J. Rieger plans to expand distillery and revive a piece of KC history
J. Rieger & Co.’s multimillion dollar distillery expansion won’t debut in the East Bottoms until July 12.
But Thrillist has already put it on its short list of the “Best New Attractions in America in 2019.”
The website — which covers food, drink, travel and entertainment — said it “scoured the country for the latest and greatest attractions we’re most curious about: the restaurants, hotels, parks, museums and entertainment we’d hop on a plane to check out this summer.”
Some of the attractions are new, while some have been newly renovated — but Thrillist said they are all “changing the landscape” of their cities.

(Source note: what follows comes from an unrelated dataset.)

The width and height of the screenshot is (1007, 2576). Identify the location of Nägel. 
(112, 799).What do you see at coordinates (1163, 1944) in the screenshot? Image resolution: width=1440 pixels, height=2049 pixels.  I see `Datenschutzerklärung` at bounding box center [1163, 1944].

The J. Rieger production facility will be housed in the three-story historic Heim Brewery bottling building at 2700 Guinotte Ave., along with a much newer warehouse for a total of 60,000-square-feet.
The East Bottoms area was once home to Electric Park with a roller coaster, curated gardens, theater and nightly fireworks. Heim piped its beer through underground lines to taps that directly served patrons.
The J. Rieger operation will include six stills, five 2,500-gallon fermenters, and one 3,875-gallon beer well — behind glass walls so customers can see the process. There also will be tours and tastings.
But that’s not all: Throw in two bar areas; an interactive historic exhibit on Kansas City, the Electric Park area, Heim Brewery and J. Rieger; and a 40-foot slide to carry customers between floors, as well as a gift shop.
Customers will be able to “hand fill” their own bottles of whiskey.
The owners hope it will spur more redevelopment in the East Bottoms.
Thrillist says: “If Kansas City isn’t at the top of your travel list this summer, you might want (to) reconsider — if not for the fantastic BBQ and nightlife, then for this ambitious new distillery experience ...”
Thrillist listed 13 sites on its 2019 best attractions list, including Tulsa’s $465 million Gathering Place park, the TWA Hotel at John F. Kennedy International Airport in New York, and even the Gateway Arch National Park in St. Louis, which debuted a $380 million makeover in 2018.